§ TASK ITEM
Give back every entry precisely as written, without any of the images.

§ DATASET RECORDS

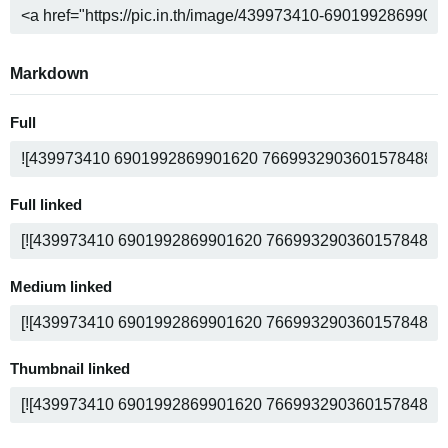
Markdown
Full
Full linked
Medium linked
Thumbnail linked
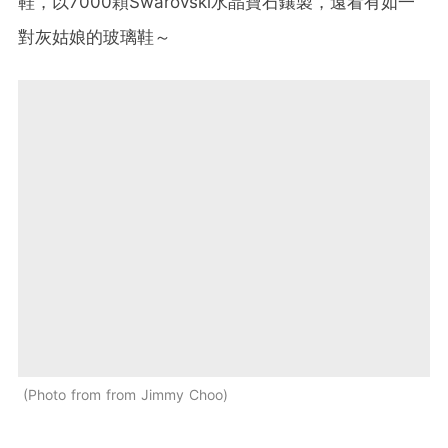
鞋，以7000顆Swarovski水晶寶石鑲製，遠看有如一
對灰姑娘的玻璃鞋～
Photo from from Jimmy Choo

§ TASK RESPONSE
Markdown
Full
Full linked
Medium linked
Thumbnail linked
鞋，以7000顆Swarovski水晶寶石鑲製，遠看有如一
對灰姑娘的玻璃鞋～
Photo from from Jimmy Choo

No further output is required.